Its a bit of a thug and needs regular pulling to keep in check but it keeps the soil covered in winter and pulls up quite easily once its died back. There ate always enough bulbs missed in the pulling up to recover the ground without replanting.

Friday, 16 November 2007

mini-roof garden



The tiny garden on the shed roof is filling our nicely and unaffected by the couple of hard frosts we've had lately. It's a tiny oasis of calm, while the inside of the house has degenerated into total chaos.

I've been trying to swap Mike's bedroom and the office over, and simultaneously decorate both rooms and the mess has taken over the whole house. I've no "spare room" to put furniture and
shelves I've taken down in so it's migrated into all the other living space. I'm exhausted and cranky and having to climb over things to even get to the loo. At least the painting in one room is finished, but I don't think all the stuff that's come out will fit back in.

Monday, 1 October 2007

new lamps from old tumble drier hoses

My new light shade.


I've always fancied a chandelier. Tidying up the shed this weekend I came across just the stuff to make one. The sea glass was already wired from it's last incarnation as a window mobile. the wire was salvaged from an old tumble drier exhaust hose. Below is a night time view.



Saturday, 22 September 2007

fishskin leather

home made line caught pollock skin leather.

I've been playing with making leather from fish skin. This is the first piece I made, tanned with birch twig tannin. The whole process was surprisingly much less smelly than I anticipated, though softening (scruching) the dried leather was hard work. Still haven't decided what to do with it yet, making a notebook cover is most likely, though its very pretty with the light coming through it, so maybe using panels in a light shade is a possibility.

The fish ended up in thai fishcakes.




Wednesday, 19 September 2007

new baskets for old



3 years hard labour as a storage basket in our living room had left this painted cardboard basket looking a bit the worse for wear. It took a lot of retensioning and replacing broken strips to return it to almost pristine condition. The basket is an asymmetric twill and tabby weave with a hinged lid. The JRT is called Hex.

Monday, 30 July 2007

Rainy days and Washdays

I hate drying wet washing in the house. We're short of space anyway and have a bit of a mould problem as it is, so the last thing we need is to add extra moisture. Using the tumble dryer is just too environmentally unfriendly. Enter the new wet weather solar laundry dehydrator.

AKA drying the washing in our better than averagely ventilated green house.
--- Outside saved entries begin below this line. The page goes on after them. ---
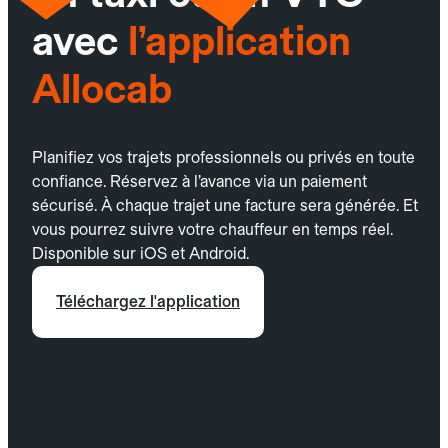
avec
l’application
Allocab
Planifiez vos trajets professionnels ou privés en toute
confiance. Réservez à l’avance via un paiement
sécurisé. À chaque trajet une facture sera générée. Et
vous pourrez suivre votre chauffeur en temps réel.
Disponible sur iOS et Android.
Téléchargez l'application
It's been used a lot this summer but even in the depths of winter it does a fairly good job. There's ventilation down low at the front, and up high at the back so it has a bit a solar chimney effect. And there's still room to grow salad stuff underneath. This was just a temporary solution quickly thrown together last year. I plan to lift the lines a bit higher to claim back a bit more growing space, but I'll get round to that when it stops raining.

Sunday, 29 July 2007

Christmas Deco's in July

I've been making a Christmas bauble over the weekend. Not that I'm starting to get ready for mid-winter this early (I'm still hoping summer will arrive) but I've been asked to teach a workshop on coiling with recycled materials in the late autumn so I'm checking out roughly how long it would take to make one of these. Finished to this stage (slightly more than half done) it represents about two hours of steady work. To finish it I'll need some more wrappers so more sweeties and toffees to eat. Still who doesn't have to make some sacrifices for their art?

Sunday, 22 July 2007

playing with psp

Take one not very good photo.


select an interesting corner (top left) and cut out the rest. Play with some effects and colour changes, add noise, blur a bit, deepen the colours and change to brush strokes.et voila -


much better.

Friday, 20 July 2007

Hay Box Cooker

I promised Uncle James a Hay Box Cooker post.
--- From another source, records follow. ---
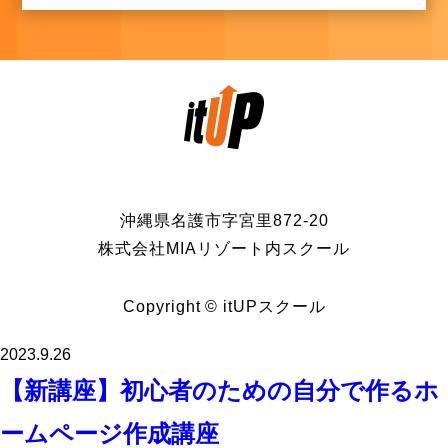
沖縄県名護市字宮里872-20
株式会社MIAリゾート内スクール
Copyright © itUPスクール
2023.9.26
【新講座】初心者のための自分で作るホ
ームページ作成講座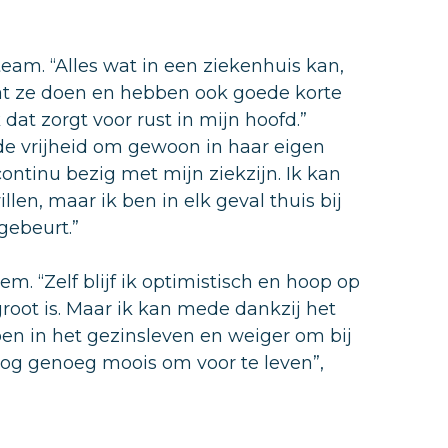
am. “Alles wat in een ziekenhuis kan,
wat ze doen en hebben ook goede korte
dat zorgt voor rust in mijn hoofd.”
 de vrijheid om gewoon in haar eigen
continu bezig met mijn ziekzijn. Ik kan
llen, maar ik ben in elk geval thuis bij
gebeurt.”
em. “Zelf blijf ik optimistisch en hoop op
groot is. Maar ik kan mede dankzij het
n in het gezinsleven en weiger om bij
 nog genoeg moois om voor te leven”,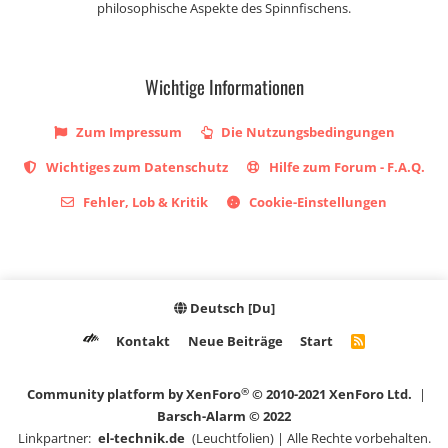
philosophische Aspekte des Spinnfischens.
Wichtige Informationen
Zum Impressum
Die Nutzungsbedingungen
Wichtiges zum Datenschutz
Hilfe zum Forum - F.A.Q.
Fehler, Lob & Kritik
Cookie-Einstellungen
Deutsch [Du]
Kontakt
Neue Beiträge
Start
R
S
S
®
Community platform by XenForo
© 2010-2021 XenForo Ltd.
|
Barsch-Alarm © 2022
Linkpartner:
el-technik.de
(Leuchtfolien) | Alle Rechte vorbehalten.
My hay box cooker, also known as the slow cooker, is just an old Coolbox stuffed with shredded paper that lives under the stairs (loads of extra insulation from all the junk in there).
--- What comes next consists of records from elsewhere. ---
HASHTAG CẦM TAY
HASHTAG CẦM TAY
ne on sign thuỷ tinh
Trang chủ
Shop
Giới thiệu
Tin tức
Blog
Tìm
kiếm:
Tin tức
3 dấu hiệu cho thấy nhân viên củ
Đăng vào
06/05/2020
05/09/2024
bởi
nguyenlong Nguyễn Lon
First get the food bubbling hot



Then load it into the hay box and completely surround with shreddings to continue cooking.




This arrangement will keep food hot over night. I use it for stews, curries and pasta sauces and anything else that benefits from long slow cooking. It also makes perfect rice using the absorption method, something I can't manage any other way.
I did take it camping once, where I found it didn't retain enough heat to cook anything, thus proving how much extra insulation a house and an under the stairs cupboard provide.




lazy blogger

It turns out that I'm a bit of a lazy blogger (which should come as no surprise to anyone who knows me well). There have been quite a few things I've meant to write about this week that haven't got beyond the thinking stage. Other things have been held up by lack of a good photo, or the need to look up a link to go a long with them.

Anyway, today I finished a brief introduction to permaculture post started over a month ago.
it was saved in drafts, so ended up published here in among last months stuff.

Friday, 13 July 2007

old boots and geraniums



Some creative reuse of old boots and trainers in Teignmouth, Devon.

Tuesday, 10 July 2007

Nightjars

Saw and heard nightjars down at the Heath tonight. I really love the noise they make. I don't hold out much hope of photographing them but I'm going to give it a go tomorrow. I think it's also time for the annual glow worm hunt (hope we haven't left that one too late).

found art/ bird felt


Out walking in the park after a very windy night I found this little piece of what I presume is bird made felt. Made of seed heads, feathers, dear hair and unprocessed sheeps wool and about
6cm x 10cm. Same day I found a triploid sycamore seed helicopter. Unfortunately I broke one of the wings off before I could photograph it, so I guess it wasn't as lucky as a four leaf clover.

Sunday, 8 July 2007

Some views of my garden


Here's one view of my garden. The deck cantilevers out over the pond a bit. The pond is roughly 1m x 1m and also 1m deep at its deepest point, and home to frogs and newts. The purple loosestrife in the foreground is one of my favourite plants and a bee magnet


This one gives an idea of the scale of the whole garden. It's not as tidy as it could be, but shows some of the practical bits like the water butt and compost heap. There's rhubarb, raspberries, gooseberries and thornless blackberries down in that far corner.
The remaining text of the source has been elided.